- _Exercise prompt_
Every line below is to be copied exactly, with the pictures left out.

Dataset content: Begin

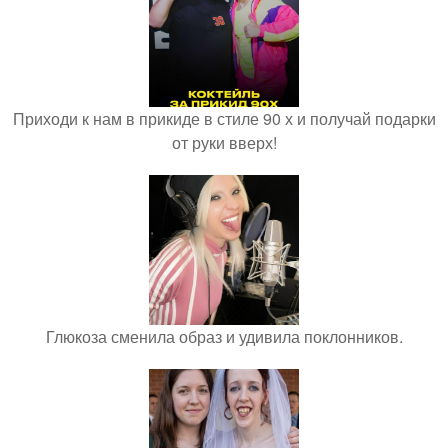
Приходи к нам в прикиде в стиле 90 х и получай подарки
от руки вверх!
Глюкоза сменила образ и удивила поклонников.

Dataset content: End

- _Solved problem_
Приходи к нам в прикиде в стиле 90 х и получай подарки
от руки вверх!
Глюкоза сменила образ и удивила поклонников.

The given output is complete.